Jed looked at Grace’s mother, and Grace thought she could imagine why he’d hidden the Bible. Was he in love with her? In any event, he knew what had happened that night. At least he knew part of it. He’d hidden that Bible for Irene’s sake.

“I should’ve come forward earlier,” he said.

“I won’t let you do this,” Irene murmured. “I won’t let him,” she said to Chief McCormick.

The quick glances between the police chief and Irene had ceased. Suddenly he seemed reluctant to even look at her. “I’ve never seen you get angry in the forty-some years I’ve known you,” he said, staring intently at Jed.

“I was angry that night.”

Grace believed he had been angry, angry on behalf of Irene. Had he heard the shouting? Seen the fighting? Watched them drag the body from the house? She guessed he had. She also guessed he’d helped clean up after they’d left with the car. That was how he’d come by the Bible.

“So his skull should be smashed in,” McCormick said.

“Should be,” Jed responded.

“And what did you do with the body?”

“That’s it right there.” He pointed to the bone showing through the dirt in Officer Hendrick’s shovel.

“He’s lying,” Joe said. “He’s trying to protect the Montgomerys.”

“Shut up.” McCormick motioned for Hendricks to pick up whatever he had in his shovel.

Tension made Grace’s muscles ache. She held her breath as Hendricks carefully dusted off what was clearly a skull. But—instinctively she stepped closer—it was too elongated to be human. And it certainly wasn’t smashed.

Clay folded his arms. “Wonderful, McCormick. You’ve exhumed our family dog. He died of natural causes when I was only fifteen, but feel free to cart him off to a forensic anthropologist if that’ll reassure you.”

Joe glared at him. But McCormick seemed to breathe more easily as Hendricks placed the skull next to the fabric.

“Keep digging,” Joe said. “I know my uncle’s here somewhere.”

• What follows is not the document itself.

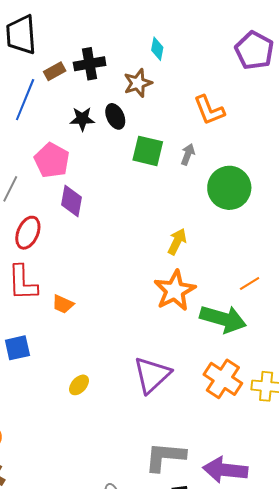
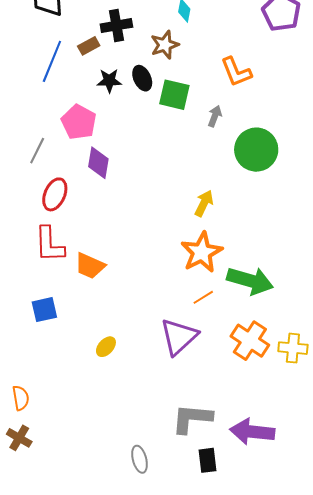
brown rectangle: (55, 71) -> (89, 46), moved
green square: (148, 151) -> (174, 95), moved
orange line: (250, 284) -> (203, 297), moved
orange trapezoid: (63, 304) -> (90, 266), size x1.4

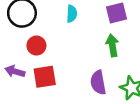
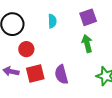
purple semicircle: (98, 82) -> (61, 75), moved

McCormick cocked an eyebrow at Joe as though tempted to refuse. Grace could feel the weight of her mother’s will, pressing him to do just that. And she could tell that it had an effect on him. There was a tangible intimacy between them that surprised her.

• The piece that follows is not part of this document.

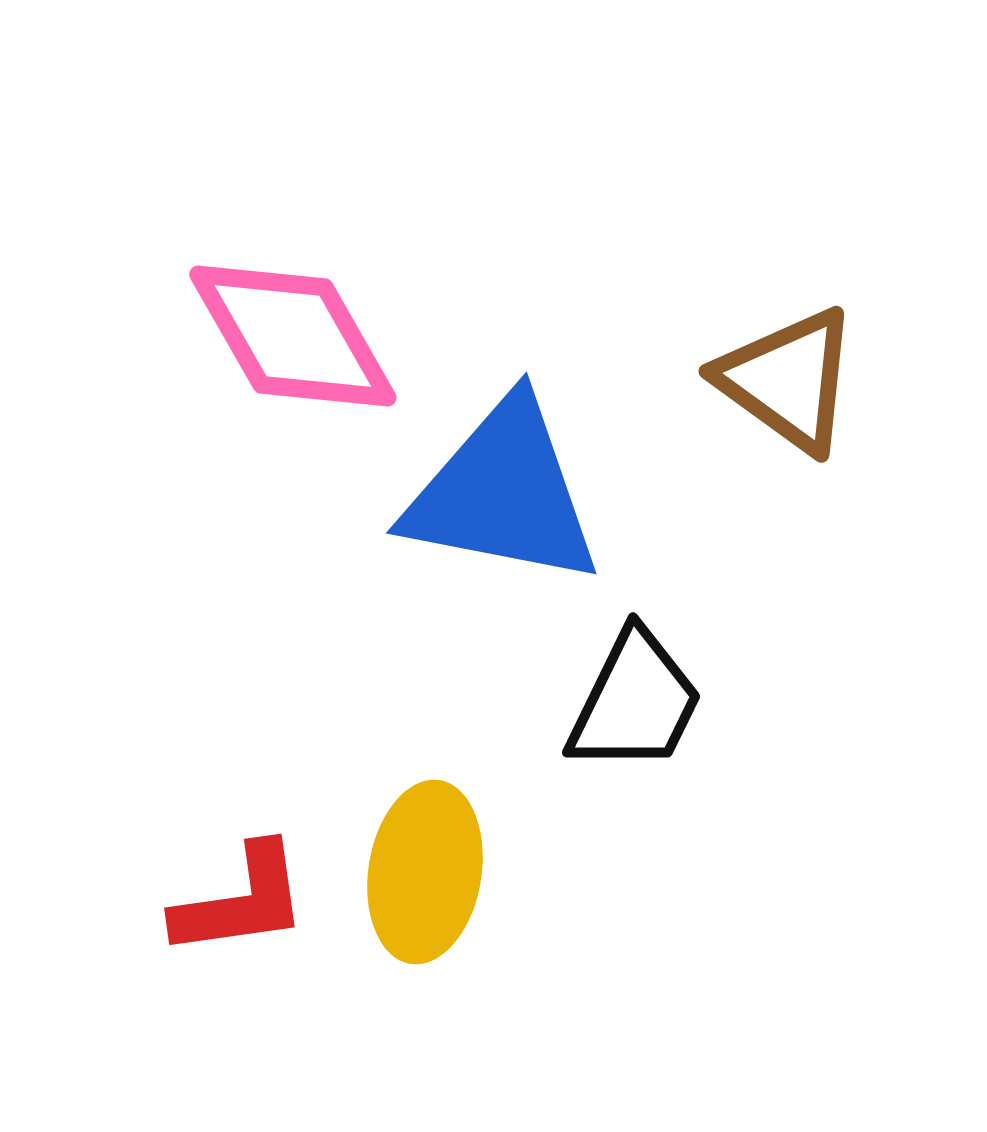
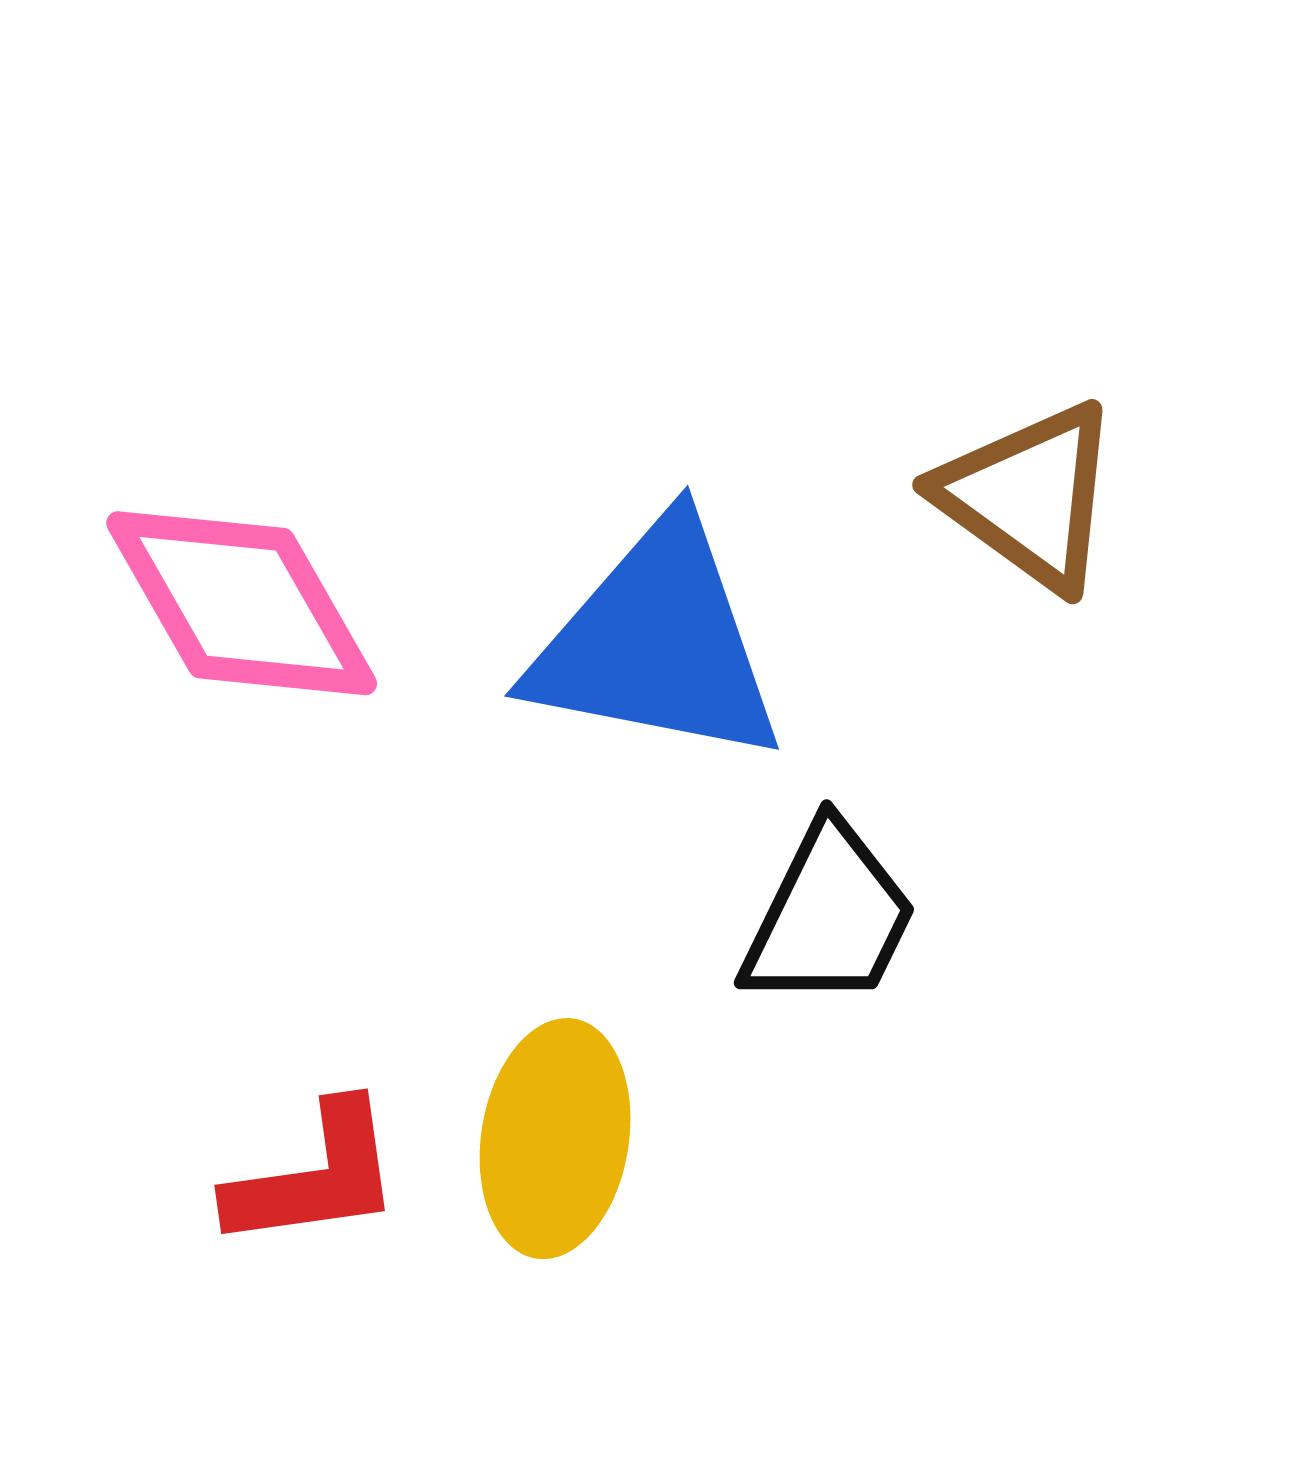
pink diamond: (293, 336) -> (242, 603), moved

And then it all made sense. Her mother wasn’t seeing Jed. She was seeing Chief McCormick.

Grace covered her mouth as she studied her mother. Irene returned her gaze, but wouldn’t hold it, which told Grace almost as clearly as an admission that she was right. Her mother was having an affair with a married man—as they’d feared. But not just any married man. She was sleeping with Stillwater’s Chief of Police!

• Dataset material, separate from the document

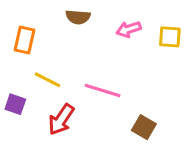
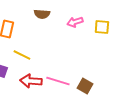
pink line: (103, 90) -> (58, 81), moved
red arrow: (61, 120) -> (31, 81), turned 60

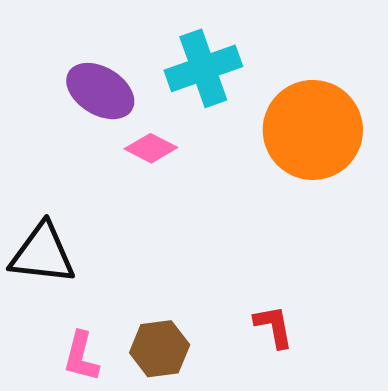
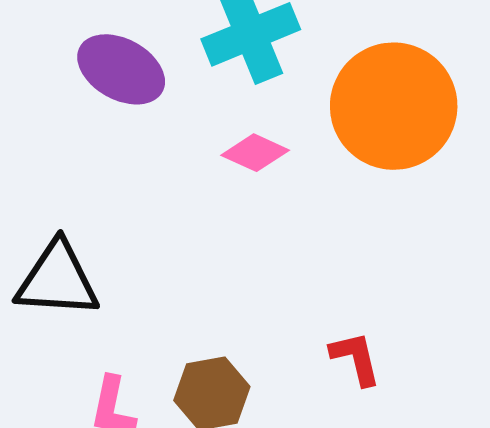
pink diamond: (151, 148) -> (255, 153), moved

Turning in Kennedy’s arms, she tried to make out his expression. Was what she saw apparent to everyone? But he didn’t seem to notice anything amiss.

“What is it?” he murmured.

“Nothing,” she said and turned back.

McCormick rested a hand on top of his shovel. “I think we’ve done enough here.”

Because they’d really done enough? Or because he wanted to let Irene off the hook?

Grace watched Irene close her eyes, probably saying a silent prayer of thanks. But Joe wasn’t about to let things go. “Wait a second,” he said. “You’ve got a warrant. You can’t waste the opportunity. You have to dig.”

“I don’t have to do anything,” McCormick said. But when Joe glanced from him to Irene, Grace could tell it pricked the chief’s conscience. No doubt he felt as though he was wearing a scarlet letter. In any case, he quickly backed off. “What the hell,” he said, once again avoiding Irene’s gaze. “We’ve come this far. We might as well make damn sure.”